● **Problem to work on**
Produce one exact copy of the records, no pictures.

Top of Source data

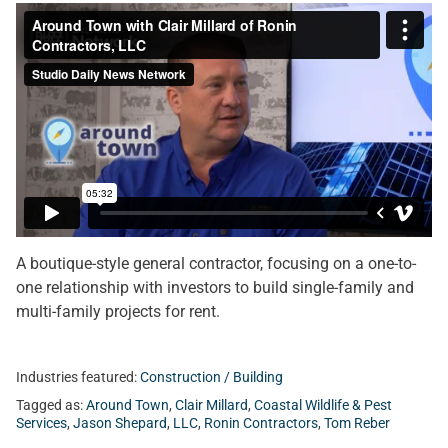
A boutique-style general contractor, focusing on a one-to-
one relationship with investors to build single-family and
multi-family projects for rent.
Industries featured:
Construction / Building
Tagged as:
Around Town
,
Clair Millard
,
Coastal Wildlife & Pest
Services
,
Jason Shepard
,
LLC
,
Ronin Contractors
,
Tom Reber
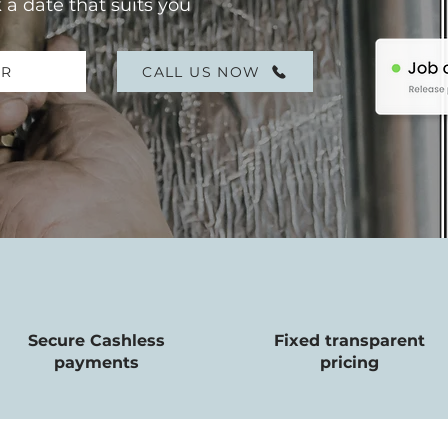
 a date that suits you
ER
CALL US NOW
Secure Cashless
Fixed transparent
payments
pricing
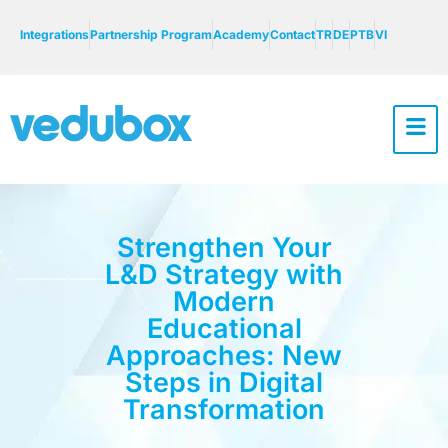
Integrations
Partnership Program
Academy
Contact
TR
DE
PTB
VI
Strengthen Your
L&D Strategy with
Modern
Educational
Approaches: New
Steps in Digital
Transformation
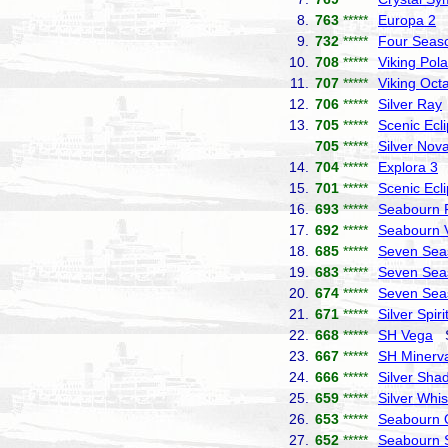
8.
763
*****
Europa 2
H
9.
732
*****
Four Seas
10.
708
*****
Viking Pola
11.
707
*****
Viking Octa
12.
706
*****
Silver Ray
13.
705
*****
Scenic Ecl
705
*****
Silver Nov
14.
704
*****
Explora 3
E
15.
701
*****
Scenic Ecl
16.
693
*****
Seabourn P
17.
692
*****
Seabourn 
18.
685
*****
Seven Sea
19.
683
*****
Seven Sea
20.
674
*****
Seven Seas
21.
671
*****
Silver Spiri
22.
668
*****
SH Vega
Sw
23.
667
*****
SH Minerv
24.
666
*****
Silver Sha
25.
659
*****
Silver Whi
26.
653
*****
Seabourn 
27.
652
*****
Seabourn 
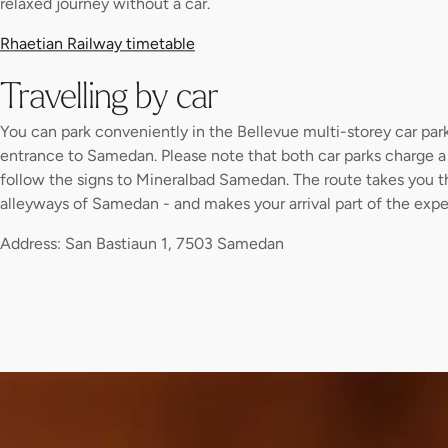
relaxed journey without a car.
Rhaetian Railway timetable
Travelling by car
You can park conveniently in the Bellevue multi-storey car park 
entrance to Samedan. Please note that both car parks charge a 
follow the signs to Mineralbad Samedan. The route takes you 
alleyways of Samedan - and makes your arrival part of the expe
Address: San Bastiaun 1, 7503 Samedan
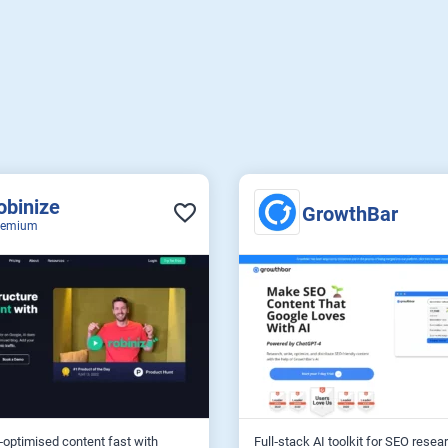
obinize
GrowthBar
eemium
optimised content fast with
Full‑stack AI toolkit for SEO resear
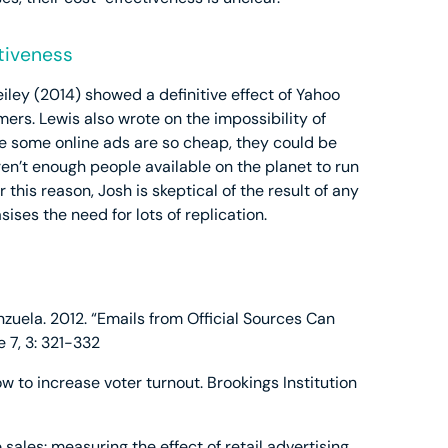
tiveness
iley (2014) showed a definitive effect of Yahoo
mers. Lewis also wrote on the impossibility of
se some online ads are so cheap, they could be
aren’t enough people available on the planet to run
this reason, Josh is skeptical of the result of any
ses the need for lots of replication.
nzuela. 2012. “Emails from Official Sources Can
e 7, 3: 321-332
ow to increase voter turnout. Brookings Institution
ne sales: measuring the effect of retail advertising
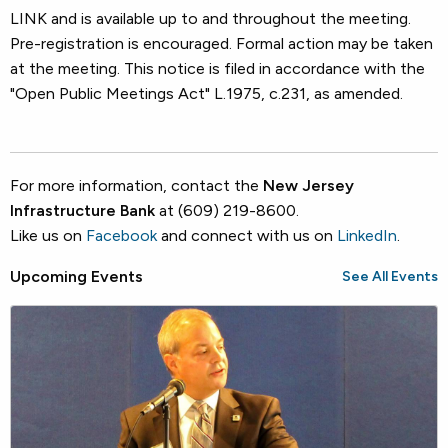
LINK and is available up to and throughout the meeting.
Pre-registration is encouraged. Formal action may be taken
at the meeting. This notice is filed in accordance with the
"Open Public Meetings Act" L.1975, c.231, as amended.
For more information, contact the
New Jersey
Infrastructure Bank
at (609) 219-8600.
Like us on
Facebook
and connect with us on
LinkedIn
.
Upcoming Events
See All Events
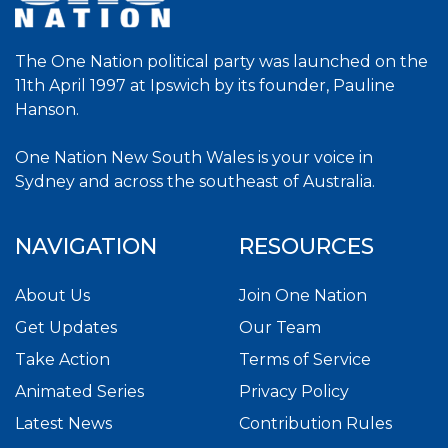
The One Nation political party was launched on the
11th April 1997 at Ipswich by its founder, Pauline
Hanson.
One Nation New South Wales is your voice in
Sydney and across the southeast of Australia.
NAVIGATION
RESOURCES
About Us
Join One Nation
Get Updates
Our Team
Take Action
Terms of Service
Animated Series
Privacy Policy
Latest News
Contribution Rules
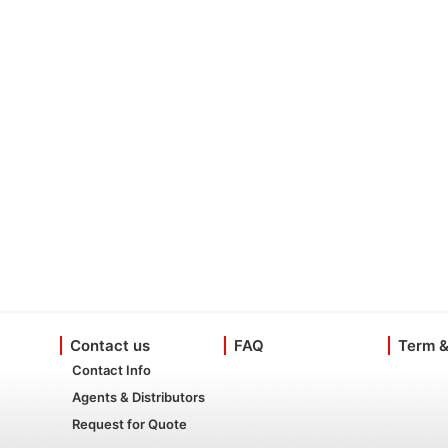
Contact us
FAQ
Term &
Contact Info
Agents & Distributors
Request for Quote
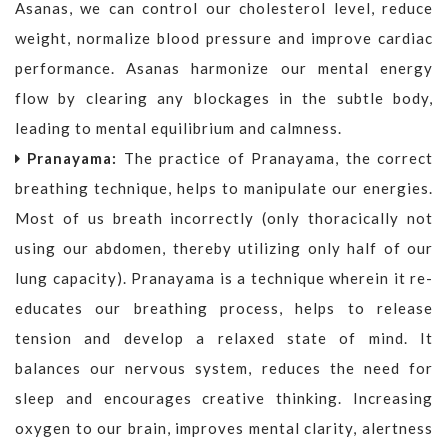
Asanas, we can control our cholesterol level, reduce
weight, normalize blood pressure and improve cardiac
performance. Asanas harmonize our mental energy
flow by clearing any blockages in the subtle body,
leading to mental equilibrium and calmness.
Pranayama:
The practice of Pranayama, the correct
breathing technique, helps to manipulate our energies.
Most of us breath incorrectly (only thoracically not
using our abdomen, thereby utilizing only half of our
lung capacity). Pranayama is a technique wherein it re-
educates our breathing process, helps to release
tension and develop a relaxed state of mind. It
balances our nervous system, reduces the need for
sleep and encourages creative thinking. Increasing
oxygen to our brain, improves mental clarity, alertness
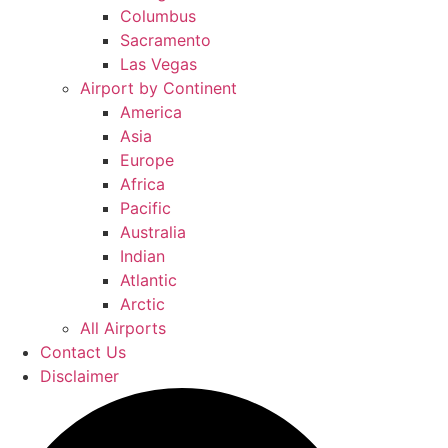
Columbus
Sacramento
Las Vegas
Airport by Continent
America
Asia
Europe
Africa
Pacific
Australia
Indian
Atlantic
Arctic
All Airports
Contact Us
Disclaimer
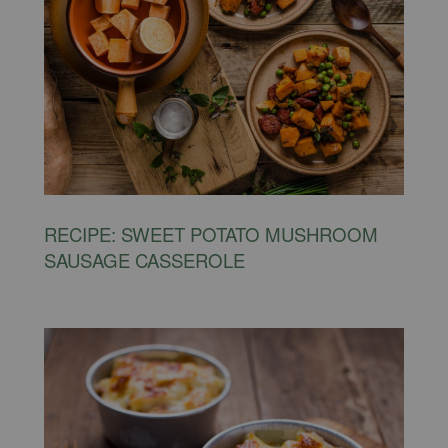
RECIPE: SWEET POTATO MUSHROOM
SAUSAGE CASSEROLE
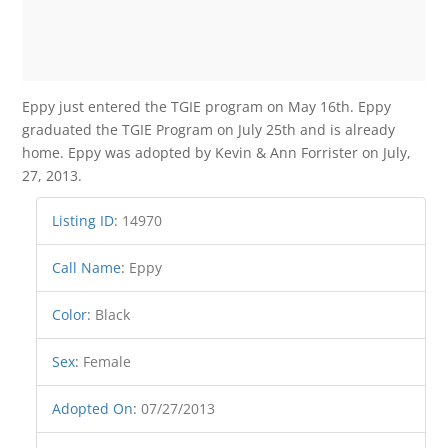
Eppy just entered the TGIE program on May 16th. Eppy
graduated the TGIE Program on July 25th and is already
home. Eppy was adopted by Kevin & Ann Forrister on July,
27, 2013.
Listing ID
:
14970
Call Name
:
Eppy
Color
:
Black
Sex
:
Female
Adopted On
:
07/27/2013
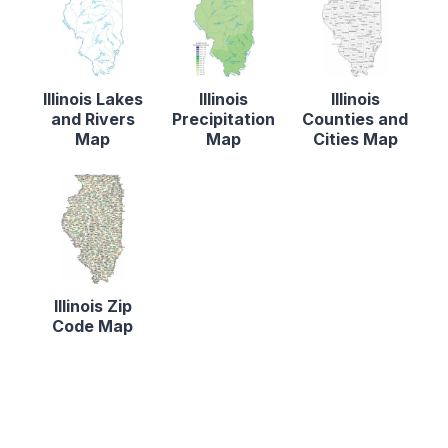
Illinois Lakes
Illinois
Illinois
and Rivers
Precipitation
Counties and
Map
Map
Cities Map
Illinois Zip
Code Map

Bottom of Source data

● **Expected output**
A boutique-style general contractor, focusing on a one-to-
one relationship with investors to build single-family and
multi-family projects for rent.
Industries featured:
Construction / Building
Tagged as:
Around Town
,
Clair Millard
,
Coastal Wildlife & Pest
Services
,
Jason Shepard
,
LLC
,
Ronin Contractors
,
Tom Reber
 a date that suits you
ER
CALL US NOW
Secure Cashless
Fixed transparent
payments
pricing
Integrations
Partnership Program
Academy
Contact
TR
DE
PTB
VI
Strengthen Your
L&D Strategy with
Modern
Educational
Approaches: New
Steps in Digital
Transformation
8.
763
*****
Europa 2
H
9.
732
*****
Four Seas
10.
708
*****
Viking Pola
11.
707
*****
Viking Octa
12.
706
*****
Silver Ray
13.
705
*****
Scenic Ecl
705
*****
Silver Nov
14.
704
*****
Explora 3
E
15.
701
*****
Scenic Ecl
16.
693
*****
Seabourn P
17.
692
*****
Seabourn 
18.
685
*****
Seven Sea
19.
683
*****
Seven Sea
20.
674
*****
Seven Seas
21.
671
*****
Silver Spiri
22.
668
*****
SH Vega
Sw
23.
667
*****
SH Minerv
24.
666
*****
Silver Sha
25.
659
*****
Silver Whi
26.
653
*****
Seabourn 
27.
652
*****
Seabourn 
relaxed journey without a car.
Rhaetian Railway timetable
Travelling by car
You can park conveniently in the Bellevue multi-storey car park 
entrance to Samedan. Please note that both car parks charge a 
follow the signs to Mineralbad Samedan. The route takes you 
alleyways of Samedan - and makes your arrival part of the expe
Address: San Bastiaun 1, 7503 Samedan
obinize
GrowthBar
eemium
optimised content fast with
Full‑stack AI toolkit for SEO resear
tiveness
iley (2014) showed a definitive effect of Yahoo
mers. Lewis also wrote on the impossibility of
se some online ads are so cheap, they could be
aren’t enough people available on the planet to run
this reason, Josh is skeptical of the result of any
ses the need for lots of replication.
nzuela. 2012. “Emails from Official Sources Can
e 7, 3: 321-332
ow to increase voter turnout. Brookings Institution
ne sales: measuring the effect of retail advertising
LINK and is available up to and throughout the meeting.
Pre-registration is encouraged. Formal action may be taken
at the meeting. This notice is filed in accordance with the
"Open Public Meetings Act" L.1975, c.231, as amended.
For more information, contact the
New Jersey
Infrastructure Bank
at (609) 219-8600.
Like us on
Facebook
and connect with us on
LinkedIn
.
Upcoming Events
See All Events
The One Nation political party was launched on the
11th April 1997 at Ipswich by its founder, Pauline
Hanson.
One Nation New South Wales is your voice in
Sydney and across the southeast of Australia.
NAVIGATION
RESOURCES
About Us
Join One Nation
Get Updates
Our Team
Take Action
Terms of Service
Animated Series
Privacy Policy
Latest News
Contribution Rules
Contact us
FAQ
Term &
Contact Info
Agents & Distributors
Request for Quote
Asanas, we can control our cholesterol level, reduce
weight, normalize blood pressure and improve cardiac
performance. Asanas harmonize our mental energy
flow by clearing any blockages in the subtle body,
leading to mental equilibrium and calmness.
Pranayama:
The practice of Pranayama, the correct
breathing technique, helps to manipulate our energies.
Most of us breath incorrectly (only thoracically not
using our abdomen, thereby utilizing only half of our
lung capacity). Pranayama is a technique wherein it re-
educates our breathing process, helps to release
tension and develop a relaxed state of mind. It
balances our nervous system, reduces the need for
sleep and encourages creative thinking. Increasing
oxygen to our brain, improves mental clarity, alertness
Columbus
Sacramento
Las Vegas
Airport by Continent
America
Asia
Europe
Africa
Pacific
Australia
Indian
Atlantic
Arctic
All Airports
Contact Us
Disclaimer
RECIPE: SWEET POTATO MUSHROOM
SAUSAGE CASSEROLE
Eppy just entered the TGIE program on May 16th. Eppy
graduated the TGIE Program on July 25th and is already
home. Eppy was adopted by Kevin & Ann Forrister on July,
27, 2013.
Listing ID
:
14970
Call Name
:
Eppy
Color
:
Black
Sex
:
Female
Adopted On
:
07/27/2013
Illinois Lakes
Illinois
Illinois
and Rivers
Precipitation
Counties and
Map
Map
Cities Map
Illinois Zip
Code Map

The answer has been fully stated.